- Stored items
-*-
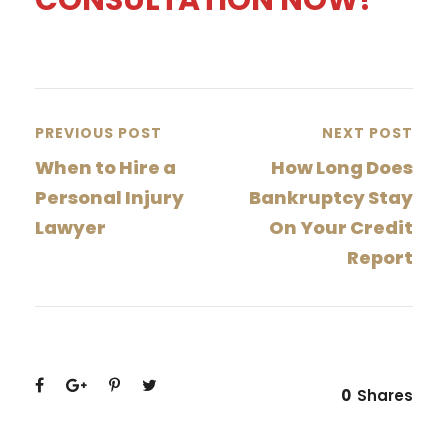
PREVIOUS POST
NEXT POST
When to Hire a
How Long Does
Personal Injury
Bankruptcy Stay
Lawyer
On Your Credit
Report
0
Shares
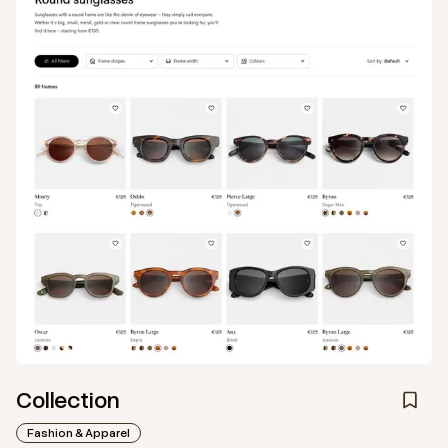
Collection
Fashion & Apparel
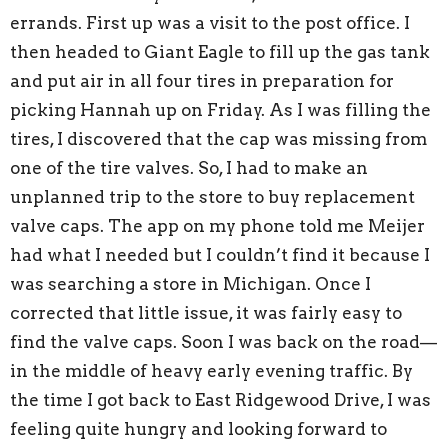
errands. First up was a visit to the post office. I
then headed to Giant Eagle to fill up the gas tank
and put air in all four tires in preparation for
picking Hannah up on Friday. As I was filling the
tires, I discovered that the cap was missing from
one of the tire valves. So, I had to make an
unplanned trip to the store to buy replacement
valve caps. The app on my phone told me Meijer
had what I needed but I couldn’t find it because I
was searching a store in Michigan. Once I
corrected that little issue, it was fairly easy to
find the valve caps. Soon I was back on the road—
in the middle of heavy early evening traffic. By
the time I got back to East Ridgewood Drive, I was
feeling quite hungry and looking forward to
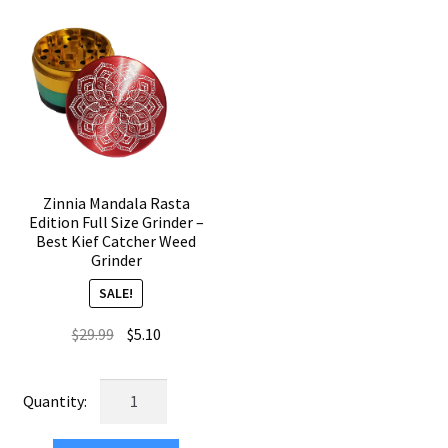
Premium
Piece
Grinder
Crusher
quantity
quantity
Zinnia Mandala Rasta
Edition Full Size Grinder –
Best Kief Catcher Weed
Grinder
SALE!
Original
Current
$
29.99
$
5.10
price
price
was:
is:
Zinnia
$29.99.
$5.10.
Mandala
Rasta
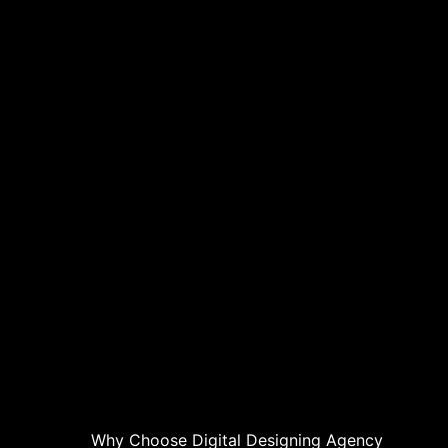
Why Choose Digital Designing Agency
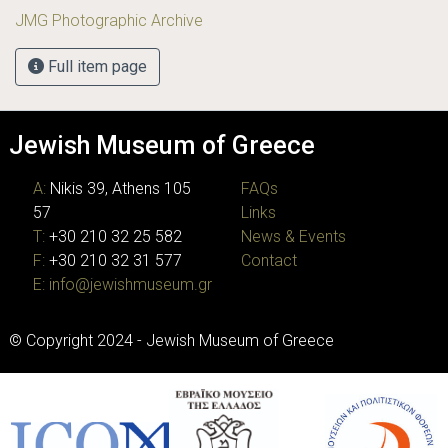
JMG Photographic Archive
Full item page
Jewish Museum of Greece
A:
Nikis 39, Athens 105
FAQs
57
Links
T:
+30 210 32 25 582
News & Events
F:
+30 210 32 31 577
Contact
E:
info@jewishmuseum.gr
© Copyright 2024 - Jewish Museum of Greece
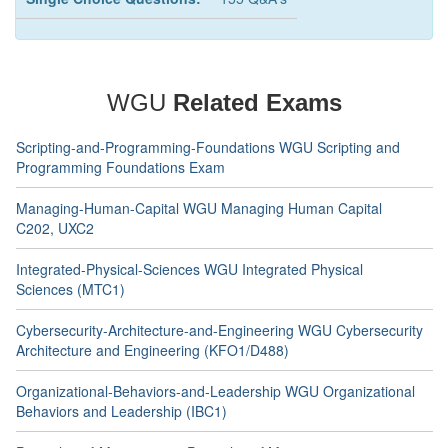
WGU
Related Exams
Scripting-and-Programming-Foundations WGU Scripting and
Programming Foundations Exam
Managing-Human-Capital WGU Managing Human Capital
C202, UXC2
Integrated-Physical-Sciences WGU Integrated Physical
Sciences (MTC1)
Cybersecurity-Architecture-and-Engineering WGU Cybersecurity
Architecture and Engineering (KFO1/D488)
Organizational-Behaviors-and-Leadership WGU Organizational
Behaviors and Leadership (IBC1)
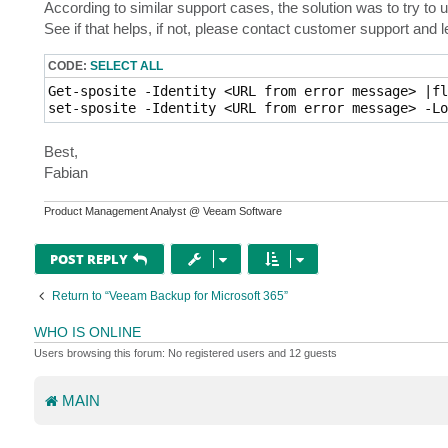
According to similar support cases, the solution was to try to u
See if that helps, if not, please contact customer support and
CODE:
SELECT ALL
Get-sposite -Identity <URL from error message> |fl
set-sposite -Identity <URL from error message> -Lo
Best,
Fabian
Product Management Analyst @ Veeam Software
POST REPLY
Return to “Veeam Backup for Microsoft 365”
WHO IS ONLINE
Users browsing this forum: No registered users and 12 guests
MAIN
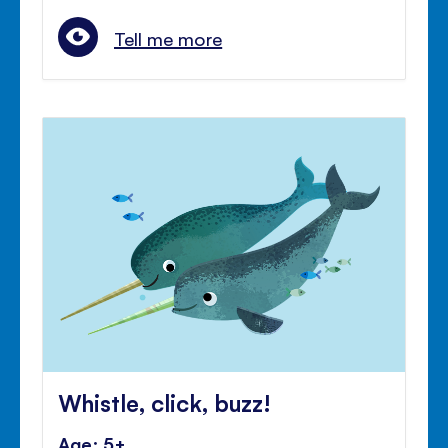
Tell me more
Whistle, click, buzz!
Age: 5+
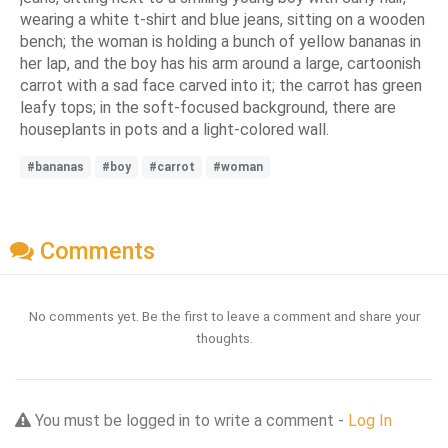
wearing a white t-shirt and blue jeans, sitting on a wooden
bench; the woman is holding a bunch of yellow bananas in
her lap, and the boy has his arm around a large, cartoonish
carrot with a sad face carved into it; the carrot has green
leafy tops; in the soft-focused background, there are
houseplants in pots and a light-colored wall.
#bananas
#boy
#carrot
#woman
Comments
No comments yet. Be the first to leave a comment and share your
thoughts.
You must be logged in to write a comment -
Log In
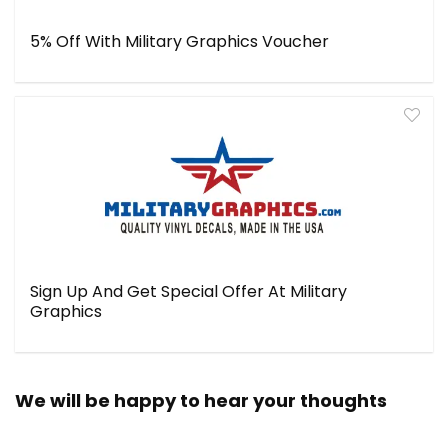
5% Off With Military Graphics Voucher
Sign Up And Get Special Offer At Military
Graphics
We will be happy to hear your thoughts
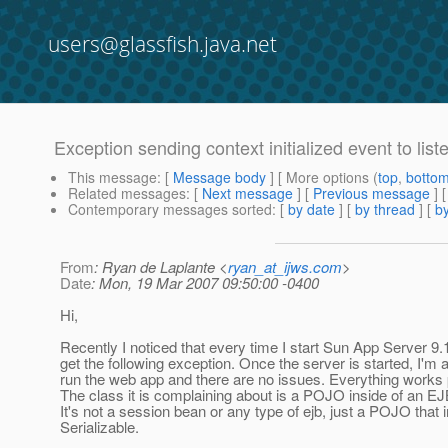
users@glassfish.java.net
Exception sending context initialized event to lis
This message
: [
Message body
] [ More options (
top
,
botto
Related messages
:
[
Next message
] [
Previous message
]
Contemporary messages sorted
: [
by date
] [
by thread
] [
by
From
: Ryan de Laplante <
ryan_at_ijws.com
>
Date
: Mon, 19 Mar 2007 09:50:00 -0400
Hi,
Recently I noticed that every time I start Sun App Server 9.
get the following exception. Once the server is started, I'm a
run the web app and there are no issues. Everything works p
The class it is complaining about is a POJO inside of an E
It's not a session bean or any type of ejb, just a POJO that
Serializable.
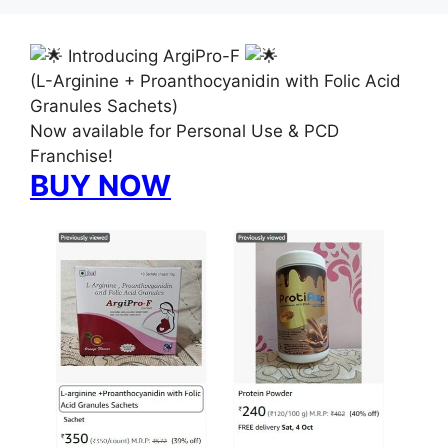
Introducing ArgiPro-F
(L-Arginine + Proanthocyanidin with Folic Acid
Granules Sachets)
Now available for Personal Use & PCD
Franchise!
BUY NOW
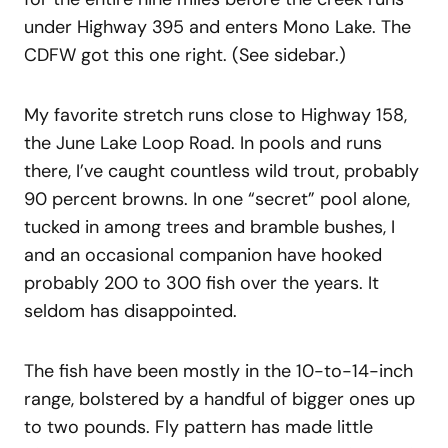
under Highway 395 and enters Mono Lake. The
CDFW got this one right. (See sidebar.)
My favorite stretch runs close to Highway 158,
the June Lake Loop Road. In pools and runs
there, I’ve caught countless wild trout, probably
90 percent browns. In one “secret” pool alone,
tucked in among trees and bramble bushes, I
and an occasional companion have hooked
probably 200 to 300 fish over the years. It
seldom has disappointed.
The fish have been mostly in the 10-to-14-inch
range, bolstered by a handful of bigger ones up
to two pounds. Fly pattern has made little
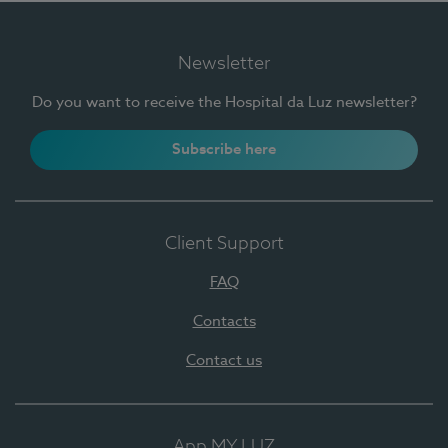
Newsletter
Do you want to receive the Hospital da Luz newsletter?
Subscribe here
Client Support
FAQ
Contacts
Contact us
App MY LUZ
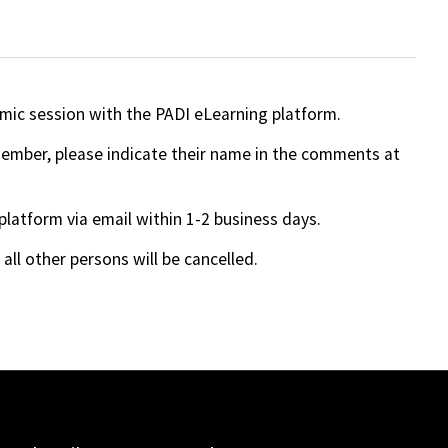
mic session with the PADI eLearning platform.
 member, please indicate their name in the comments at
 platform via email within 1-2 business days.
ll other persons will be cancelled.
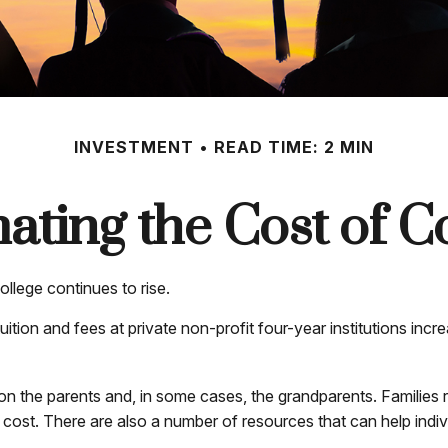
INVESTMENT
READ TIME: 2 MIN
ating the Cost of C
ollege continues to rise.
uition and fees at private non-profit four-year institutions inc
 on the parents and, in some cases, the grandparents. Families r
e cost. There are also a number of resources that can help indi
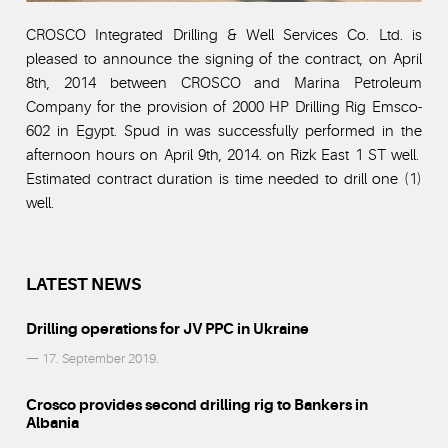
CROSCO Integrated Drilling & Well Services Co. Ltd. is
pleased to announce the signing of the contract, on April
8th, 2014 between CROSCO and Marina Petroleum
Company for the provision of 2000 HP Drilling Rig Emsco-
602 in Egypt. Spud in was successfully performed in the
afternoon hours on April 9th, 2014. on Rizk East 1 ST well.
Estimated contract duration is time needed to drill one (1)
well.
LATEST NEWS
Drilling operations for JV PPC in Ukraine
— 17. September 2019.
Crosco provides second drilling rig to Bankers in
Albania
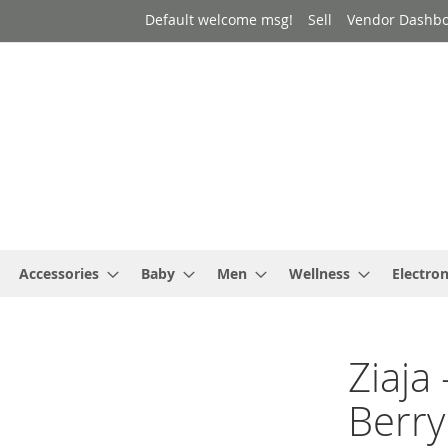
Default welcome msg!
Sell
Vendor Dashb
Accessories
Baby
Men
Wellness
Electron
Ziaja 
Berry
-*-
- Task
Exactly as written above, print every record, and keep the pictures out.

- Final answer
PREVIOUS POST
NEXT POST
When to Hire a
How Long Does
Personal Injury
Bankruptcy Stay
Lawyer
On Your Credit
Report
0
Shares
Collection
Fashion & Apparel
errands. First up was a visit to the post office. I
then headed to Giant Eagle to fill up the gas tank
and put air in all four tires in preparation for
picking Hannah up on Friday. As I was filling the
tires, I discovered that the cap was missing from
one of the tire valves. So, I had to make an
unplanned trip to the store to buy replacement
valve caps. The app on my phone told me Meijer
had what I needed but I couldn’t find it because I
was searching a store in Michigan. Once I
corrected that little issue, it was fairly easy to
find the valve caps. Soon I was back on the road—
in the middle of heavy early evening traffic. By
the time I got back to East Ridgewood Drive, I was
feeling quite hungry and looking forward to
Premium
Piece
Grinder
Crusher
quantity
quantity
Zinnia Mandala Rasta
Edition Full Size Grinder –
Best Kief Catcher Weed
Grinder
SALE!
Original
Current
$
29.99
$
5.10
price
price
was:
is:
Zinnia
$29.99.
$5.10.
Mandala
Rasta
Why Choose Digital Designing Agency
JMG Photographic Archive
Full item page
Jewish Museum of Greece
A:
Nikis 39, Athens 105
FAQs
57
Links
T:
+30 210 32 25 582
News & Events
F:
+30 210 32 31 577
Contact
E:
info@jewishmuseum.gr
© Copyright 2024 - Jewish Museum of Greece
WGU
Related Exams
Scripting-and-Programming-Foundations WGU Scripting and
Programming Foundations Exam
Managing-Human-Capital WGU Managing Human Capital
C202, UXC2
Integrated-Physical-Sciences WGU Integrated Physical
Sciences (MTC1)
Cybersecurity-Architecture-and-Engineering WGU Cybersecurity
Architecture and Engineering (KFO1/D488)
Organizational-Behaviors-and-Leadership WGU Organizational
Behaviors and Leadership (IBC1)
According to similar support cases, the solution was to try to u
See if that helps, if not, please contact customer support and
CODE:
SELECT ALL
Get-sposite -Identity <URL from error message> |fl
set-sposite -Identity <URL from error message> -Lo
Best,
Fabian
Product Management Analyst @ Veeam Software
POST REPLY
Return to “Veeam Backup for Microsoft 365”
WHO IS ONLINE
Users browsing this forum: No registered users and 12 guests
MAIN
Tell me more
Whistle, click, buzz!
Age: 5+
wearing a white t-shirt and blue jeans, sitting on a wooden
bench; the woman is holding a bunch of yellow bananas in
her lap, and the boy has his arm around a large, cartoonish
carrot with a sad face carved into it; the carrot has green
leafy tops; in the soft-focused background, there are
houseplants in pots and a light-colored wall.
#bananas
#boy
#carrot
#woman
Comments
No comments yet. Be the first to leave a comment and share your
thoughts.
You must be logged in to write a comment -
Log In
5% Off With Military Graphics Voucher
Sign Up And Get Special Offer At Military
Graphics
We will be happy to hear your thoughts
users@glassfish.java.net
Exception sending context initialized event to lis
This message
: [
Message body
] [ More options (
top
,
botto
Related messages
:
[
Next message
] [
Previous message
]
Contemporary messages sorted
: [
by date
] [
by thread
] [
by
From
: Ryan de Laplante <
ryan_at_ijws.com
>
Date
: Mon, 19 Mar 2007 09:50:00 -0400
Hi,
Recently I noticed that every time I start Sun App Server 9.
get the following exception. Once the server is started, I'm a
run the web app and there are no issues. Everything works p
The class it is complaining about is a POJO inside of an E
It's not a session bean or any type of ejb, just a POJO that
Serializable.
Introducing ArgiPro-F
(L-Arginine + Proanthocyanidin with Folic Acid
Granules Sachets)
Now available for Personal Use & PCD
Franchise!
BUY NOW
under Highway 395 and enters Mono Lake. The
CDFW got this one right. (See sidebar.)
My favorite stretch runs close to Highway 158,
the June Lake Loop Road. In pools and runs
there, I’ve caught countless wild trout, probably
90 percent browns. In one “secret” pool alone,
tucked in among trees and bramble bushes, I
and an occasional companion have hooked
probably 200 to 300 fish over the years. It
seldom has disappointed.
The fish have been mostly in the 10-to-14-inch
range, bolstered by a handful of bigger ones up
to two pounds. Fly pattern has made little
Newsletter
Do you want to receive the Hospital da Luz newsletter?
Subscribe here
Client Support
FAQ
Contacts
Contact us
App MY LUZ
mic session with the PADI eLearning platform.
 member, please indicate their name in the comments at
 platform via email within 1-2 business days.
ll other persons will be cancelled.
INVESTMENT
READ TIME: 2 MIN
ating the Cost of C
ollege continues to rise.
uition and fees at private non-profit four-year institutions inc
 on the parents and, in some cases, the grandparents. Families r
e cost. There are also a number of resources that can help indi
CROSCO Integrated Drilling & Well Services Co. Ltd. is
pleased to announce the signing of the contract, on April
8th, 2014 between CROSCO and Marina Petroleum
Company for the provision of 2000 HP Drilling Rig Emsco-
602 in Egypt. Spud in was successfully performed in the
afternoon hours on April 9th, 2014. on Rizk East 1 ST well.
Estimated contract duration is time needed to drill one (1)
well.
LATEST NEWS
Drilling operations for JV PPC in Ukraine
— 17. September 2019.
Crosco provides second drilling rig to Bankers in
Albania
Default welcome msg!
Sell
Vendor Dashb
Accessories
Baby
Men
Wellness
Electron
Ziaja 
Berry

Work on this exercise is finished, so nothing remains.